How do you break up parts of the home so that everyone has their own spaces for work, for play and for life — so things don’t just bleed into one another? What design hacks do you have to help people divide up spaces better, especially those who might not have separate rooms?

For someone that has an open-floor plan, or a smaller-scale place, create a space-within-a-space by using objects, a folding screen, a sculpture, drapery or plants. If you want to create a nook in a room, get maybe six plants. They can be at different heights. I also recommend noise-canceling headsets because if you’re trying to focus, and you’re in a small space, then that helps to take you into another zone.

A menagerie of potted greenery at the new Austin Proper hotel, designed with a residential, warm southern hospital feel in mind.

A menagerie of potted greenery at the new Austin Proper hotel, designed with a residential, warm southern hospital feel in mind. Credit: The Ingalls

Re-doing spaces can feel quite intimidating and can lead to a lot of unfinished little projects. If people want to update their space, what is the first thing they should look at, to make an impact?

To get the most bang for your buck (start with) paint. And if you can’t do anything to your walls, then give them a piece of art. Look at the bigger things in the room that will give you the most impact. Is it recovering a sofa? Is it bringing in some lamps? Those are some of the bigger moves.

Wearstler's own living room in her home in Beverly Hills, California. The furnishings are a melange of progressive contemporary furniture designers and artists, as well as unique finds from Wearstler's travels.

Wearstler’s own living room in her home in Beverly Hills, California. The furnishings are a melange of progressive contemporary furniture designers and artists, as well as unique finds from Wearstler’s travels. Credit: The Ingalls

Describe the room in your own home that you find most relaxing.

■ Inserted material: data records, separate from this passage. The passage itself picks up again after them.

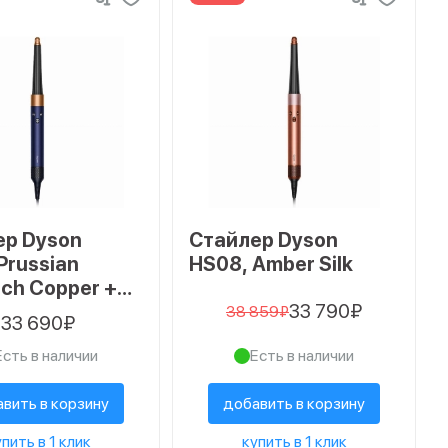
ер Dyson
Стайлер Dyson
Prussian
HS08, Amber Silk
ich Copper +
33 790₽
38 859₽
33 690₽
Есть в наличии
Есть в наличии
вить в корзину
добавить в корзину
пить в 1 клик
купить в 1 клик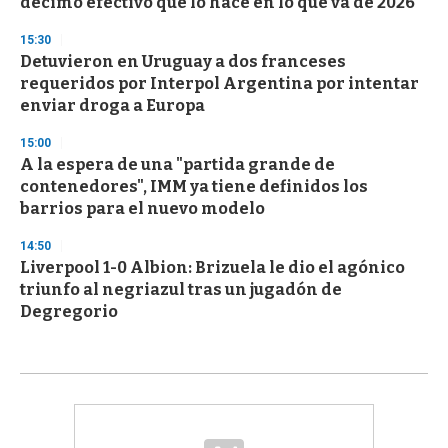
décimo efectivo que lo hace en lo que va de 2026
15:30
Detuvieron en Uruguay a dos franceses
requeridos por Interpol Argentina por intentar
enviar droga a Europa
15:00
A la espera de una "partida grande de
contenedores", IMM ya tiene definidos los
barrios para el nuevo modelo
14:50
Liverpool 1-0 Albion: Brizuela le dio el agónico
triunfo al negriazul tras un jugadón de
Degregorio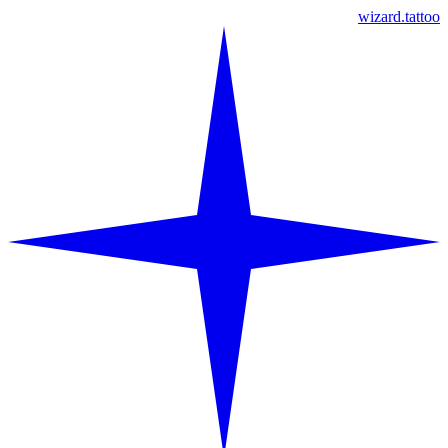
wizard.tattoo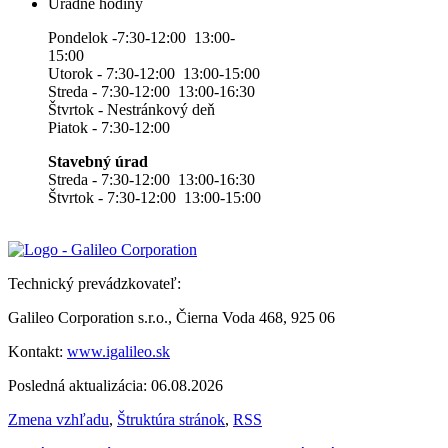
Úradné hodiny
Pondelok -7:30-12:00 13:00-
15:00
Utorok - 7:30-12:00 13:00-15:00
Streda - 7:30-12:00 13:00-16:30
Štvrtok - Nestránkový deň
Piatok - 7:30-12:00
Stavebný úrad
Streda - 7:30-12:00 13:00-16:30
Štvrtok - 7:30-12:00 13:00-15:00
Technický prevádzkovateľ:
Galileo Corporation s.r.o., Čierna Voda 468, 925 06
Kontakt:
www.igalileo.sk
Posledná aktualizácia: 06.08.2026
Zmena vzhľadu
,
Štruktúra stránok
,
RSS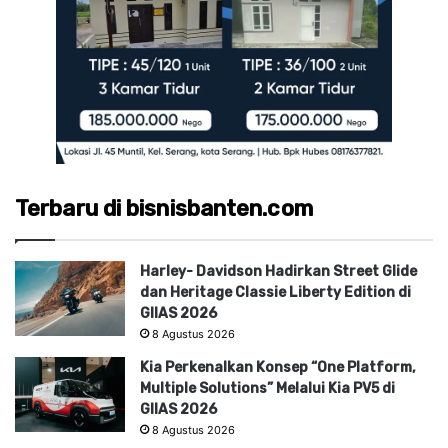
Terbaru di bisnisbanten.com
Harley- Davidson Hadirkan Street Glide
dan Heritage Classie Liberty Edition di
GIIAS 2026
8 Agustus 2026
Kia Perkenalkan Konsep “One Platform,
Multiple Solutions” Melalui Kia PV5 di
GIIAS 2026
8 Agustus 2026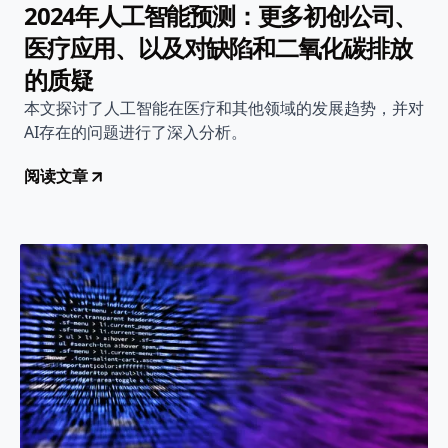
2024年人工智能预测：更多初创公司、
医疗应用、以及对缺陷和二氧化碳排放
的质疑
本文探讨了人工智能在医疗和其他领域的发展趋势，并对
AI存在的问题进行了深入分析。
阅读文章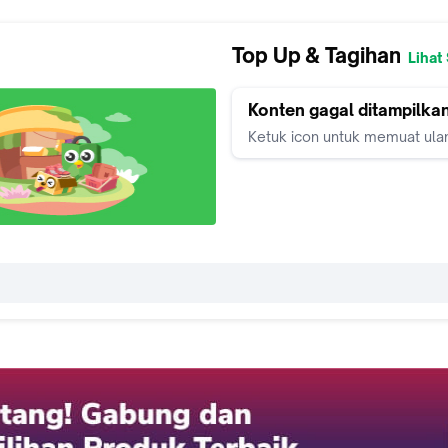
Top Up & Tagihan
Lihat
Konten gagal ditampilka
Ketuk icon untuk memuat ula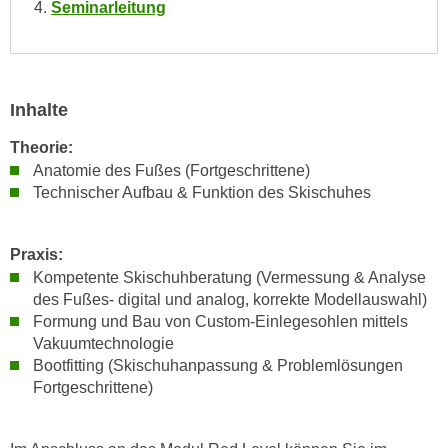
n
Seminarleitung
i
S
c
i
h
e
n
a
Inhalte
i
u
c
Theorie:
f
h
Anatomie des Fußes (Fortgeschrittene)
„
t
Technischer Aufbau & Funktion des Skischuhes
A
d
l
e
l
Praxis:
m
e
Kompetente Skischuhberatung (Vermessung & Analyse
D
a
des Fußes- digital und analog, korrekte Modellauswahl)
a
k
Formung und Bau von Custom-Einlegesohlen mittels
t
z
Vakuumtechnologie
e
Bootfitting (Skischuhanpassung & Problemlösungen
e
n
Fortgeschrittene)
p
s
t
c
i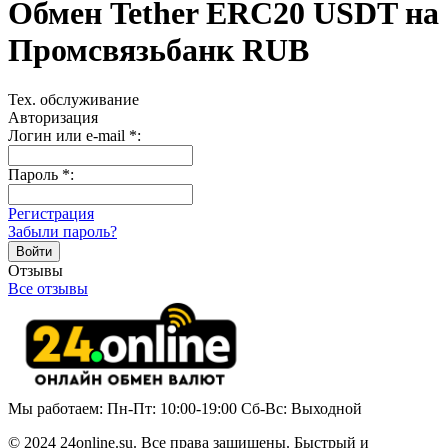
Обмен Tether ERC20 USDT на
Промсвязьбанк RUB
Тех. обслуживание
Авторизация
Логин или e-mail
*
:
Пароль
*
:
Регистрация
Забыли пароль?
Отзывы
Все отзывы
Мы работаем: Пн-Пт: 10:00-19:00 Сб-Вс: Выходной
© 2024 24online.su. Все права защищены. Быстрый и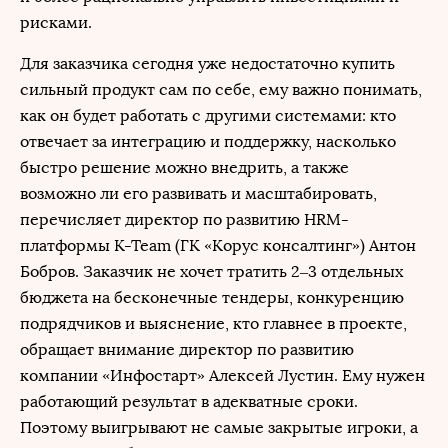
рисками.
Для заказчика сегодня уже недостаточно купить
сильный продукт сам по себе, ему важно понимать,
как он будет работать с другими системами: кто
отвечает за интеграцию и поддержку, насколько
быстро решение можно внедрить, а также
возможно ли его развивать и масштабировать,
перечисляет директор по развитию HRM-
платформы K-Team (ГК «Корус консалтинг») Антон
Бобров. Заказчик не хочет тратить 2–3 отдельных
бюджета на бесконечные тендеры, конкуренцию
подрядчиков и выяснение, кто главнее в проекте,
обращает внимание директор по развитию
компании «Инфостарт» Алексей Лустин. Ему нужен
работающий результат в адекватные сроки.
Поэтому выигрывают не самые закрытые игроки, а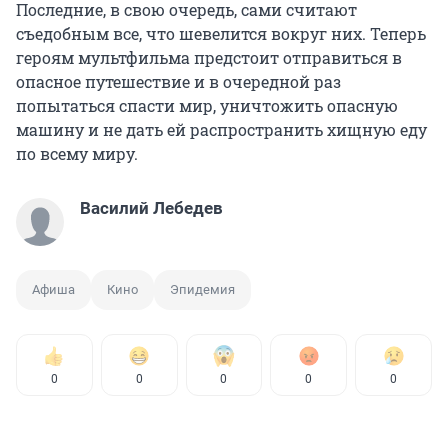
Последние, в свою очередь, сами считают
съедобным все, что шевелится вокруг них. Теперь
героям мультфильма предстоит отправиться в
опасное путешествие и в очередной раз
попытаться спасти мир, уничтожить опасную
машину и не дать ей распространить хищную еду
по всему миру.
Василий Лебедев
Афиша
Кино
Эпидемия
0
0
0
0
0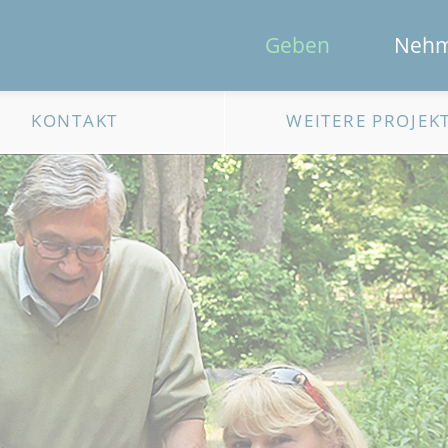
Geben
Neh
KONTAKT
WEITERE PROJEK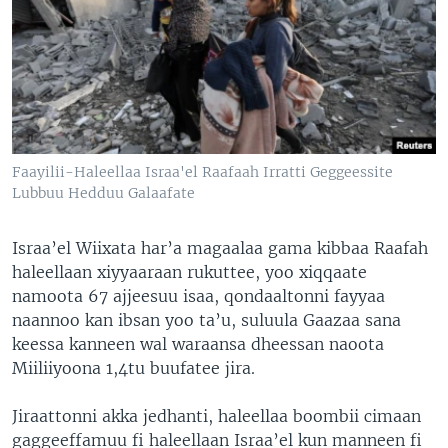
Faayilii-Haleellaa Israa'el Raafaah Irratti Geggeessite
Lubbuu Hedduu Galaafate
Israa’el Wiixata har’a magaalaa gama kibbaa Raafah
haleellaan xiyyaaraan rukuttee, yoo xiqqaate
namoota 67 ajjeesuu isaa, qondaaltonni fayyaa
naannoo kan ibsan yoo ta’u, suluula Gaazaa sana
keessa kanneen wal waraansa dheessan naoota
Miiliiyoona 1,4tu buufatee jira.
Jiraattonni akka jedhanti, haleellaa boombii cimaan
gaggeeffamuu fi haleellaan Israa’el kun manneen fi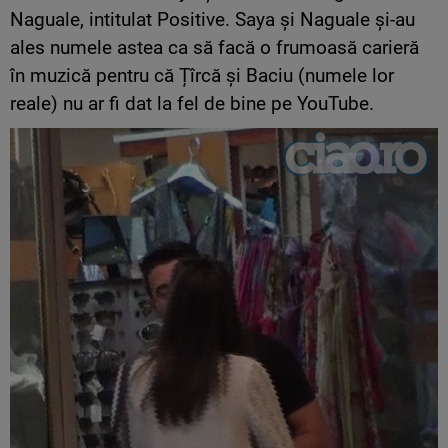
Naguale, intitulat Positive. Saya și Naguale și-au
ales numele astea ca să facă o frumoasă carieră
în muzică pentru că Țîrcă și Baciu (numele lor
reale) nu ar fi dat la fel de bine pe YouTube.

It’s a family room in our home. It’s next to a set of windows and doors, (and looks out to a) garden with all this green landscaping, and there’s a fireplace in there. There’s nothing more relaxing than a fire and the light it creates, the sound and just the visual energy. The room is paneled and painted in a really rich and beautiful taupe. It’s just warm; I feel like I’m in a womb. The furniture is very comfortable, and there’s a really great plush rug. It’s got great acoustics and natural light.